WORK INSTRUCTION. Count every line of the data that includes "panel". State only the number.

Collected data.
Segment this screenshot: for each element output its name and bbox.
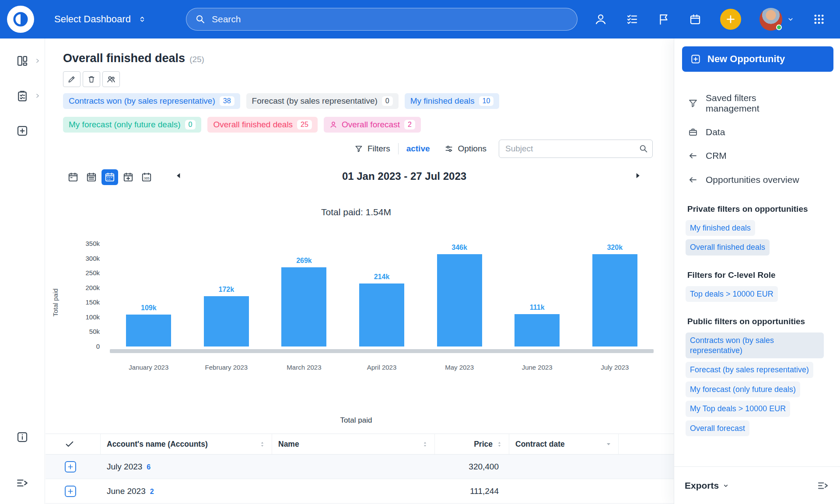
filter-caret-icon[interactable] bbox=[605, 441, 612, 448]
section-heading: Public filters on opportunities bbox=[687, 317, 840, 326]
bar-group[interactable]: 109k bbox=[110, 244, 188, 346]
sidebar-collapse-button[interactable] bbox=[0, 476, 45, 490]
bar[interactable] bbox=[204, 296, 249, 347]
date-navigation: 365 01 Jan 2023 - 27 Jul 2023 bbox=[46, 168, 674, 186]
view-month-button[interactable] bbox=[102, 169, 118, 185]
sort-icon[interactable] bbox=[259, 441, 266, 448]
bar-group[interactable]: 111k bbox=[498, 244, 576, 346]
sort-icon[interactable] bbox=[422, 441, 428, 448]
previous-period-button[interactable] bbox=[175, 172, 182, 179]
pencil-icon bbox=[67, 75, 76, 84]
funnel-icon bbox=[354, 144, 363, 153]
saved-filter-link[interactable]: Contracts won (by sales representative) bbox=[686, 332, 824, 358]
saved-filter-link[interactable]: My forecast (only future deals) bbox=[686, 382, 800, 398]
filter-chip[interactable]: My finished deals 10 bbox=[405, 93, 500, 109]
chart-scrollbar[interactable] bbox=[110, 349, 654, 353]
plus-square-icon bbox=[16, 124, 29, 137]
apps-grid-icon[interactable] bbox=[813, 13, 825, 25]
collapse-panel-icon[interactable] bbox=[816, 479, 830, 492]
new-opportunity-button[interactable]: New Opportunity bbox=[682, 46, 833, 72]
filter-chip[interactable]: My forecast (only future deals) 0 bbox=[63, 117, 201, 133]
chip-count: 10 bbox=[479, 96, 494, 106]
bar[interactable] bbox=[514, 314, 560, 347]
bar[interactable] bbox=[126, 315, 171, 346]
column-header-price[interactable]: Price bbox=[435, 434, 509, 454]
exports-button[interactable]: Exports bbox=[685, 480, 729, 491]
subject-search-input[interactable] bbox=[499, 140, 653, 158]
topbar: Select Dashboard bbox=[0, 0, 840, 38]
share-button[interactable] bbox=[102, 71, 120, 87]
dashboard-selector[interactable]: Select Dashboard bbox=[54, 14, 147, 25]
bar-group[interactable]: 346k bbox=[420, 244, 498, 346]
saved-filter-link[interactable]: Top deals > 10000 EUR bbox=[686, 286, 778, 302]
view-year-button[interactable]: 365 bbox=[138, 169, 155, 185]
column-header-account[interactable]: Account's name (Accounts) bbox=[101, 434, 272, 454]
flag-icon[interactable] bbox=[657, 13, 670, 26]
sidebar-add-button[interactable] bbox=[0, 124, 45, 137]
options-button[interactable]: Options bbox=[444, 144, 486, 154]
calendar-icon[interactable] bbox=[689, 13, 702, 26]
trash-icon bbox=[87, 75, 96, 84]
search-input[interactable] bbox=[212, 14, 568, 24]
bar-value-label: 214k bbox=[374, 273, 390, 281]
filter-links: Top deals > 10000 EUR bbox=[686, 286, 840, 302]
saved-filter-link[interactable]: Forecast (by sales representative) bbox=[686, 362, 813, 378]
bar-group[interactable]: 320k bbox=[576, 244, 654, 346]
expand-group-button[interactable] bbox=[65, 486, 76, 497]
plus-square-icon bbox=[690, 53, 701, 65]
chip-label: Overall forecast bbox=[342, 120, 400, 130]
user-avatar[interactable] bbox=[760, 8, 782, 31]
bar-value-label: 109k bbox=[141, 304, 157, 312]
filter-chip[interactable]: Contracts won (by sales representative) … bbox=[63, 93, 240, 109]
menu-item-crm[interactable]: CRM bbox=[687, 150, 840, 161]
table-row[interactable]: July 2023 6 320,400 bbox=[46, 455, 674, 479]
bar[interactable] bbox=[592, 254, 637, 346]
panel-footer: Exports bbox=[674, 466, 840, 504]
bar[interactable] bbox=[359, 284, 404, 346]
bar[interactable] bbox=[281, 267, 326, 346]
edit-button[interactable] bbox=[63, 71, 80, 87]
tasks-icon[interactable] bbox=[626, 13, 639, 26]
menu-item-opportunities-overview[interactable]: Opportunities overview bbox=[687, 175, 840, 185]
sidebar-item-planner[interactable] bbox=[0, 89, 45, 102]
filters-label: Filters bbox=[368, 144, 390, 154]
table-row[interactable]: June 2023 2 111,244 bbox=[46, 479, 674, 504]
bar-group[interactable]: 269k bbox=[265, 244, 343, 346]
section-heading: Filters for C-level Role bbox=[687, 270, 840, 280]
quick-add-button[interactable] bbox=[720, 9, 741, 30]
menu-item-data[interactable]: Data bbox=[687, 127, 840, 137]
briefcase-icon bbox=[687, 127, 699, 137]
filters-button[interactable]: Filters bbox=[354, 144, 390, 154]
saved-filter-link[interactable]: Overall finished deals bbox=[686, 239, 770, 256]
expand-group-button[interactable] bbox=[65, 461, 76, 472]
saved-filter-link[interactable]: My finished deals bbox=[686, 220, 755, 236]
select-all-check-icon[interactable] bbox=[65, 439, 74, 449]
app-logo[interactable] bbox=[7, 6, 34, 33]
search-icon[interactable] bbox=[639, 144, 648, 154]
bar-group[interactable]: 172k bbox=[188, 244, 266, 346]
column-header-contract-date[interactable]: Contract date bbox=[509, 434, 619, 454]
menu-item-saved-filters[interactable]: Saved filters management bbox=[687, 93, 840, 114]
view-quarter-button[interactable] bbox=[120, 169, 136, 185]
chevron-right-icon[interactable] bbox=[35, 58, 40, 64]
filter-chip[interactable]: Overall finished deals 25 bbox=[207, 117, 317, 133]
view-week-button[interactable] bbox=[83, 169, 100, 185]
next-period-button[interactable] bbox=[634, 172, 641, 179]
saved-filter-link[interactable]: Overall forecast bbox=[686, 420, 749, 437]
active-filters-link[interactable]: active bbox=[406, 144, 430, 154]
column-header-name[interactable]: Name bbox=[272, 434, 435, 454]
delete-button[interactable] bbox=[83, 71, 100, 87]
contacts-icon[interactable] bbox=[594, 13, 607, 26]
filter-chip[interactable]: Overall forecast 2 bbox=[324, 117, 421, 133]
sort-icon[interactable] bbox=[496, 441, 503, 448]
filter-chip[interactable]: Forecast (by sales representative) 0 bbox=[246, 93, 399, 109]
bar-group[interactable]: 214k bbox=[343, 244, 421, 346]
bar[interactable] bbox=[437, 254, 482, 346]
avatar-chevron-down-icon[interactable] bbox=[787, 15, 794, 23]
saved-filter-link[interactable]: My Top deals > 10000 EUR bbox=[686, 401, 790, 417]
view-day-button[interactable] bbox=[65, 169, 81, 185]
sidebar-info-button[interactable] bbox=[0, 430, 45, 444]
sidebar-item-dashboards[interactable] bbox=[0, 54, 45, 67]
chevron-right-icon[interactable] bbox=[35, 93, 40, 99]
table-header: Account's name (Accounts) Name Price Con… bbox=[46, 434, 674, 455]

ANSWER SPACE. 2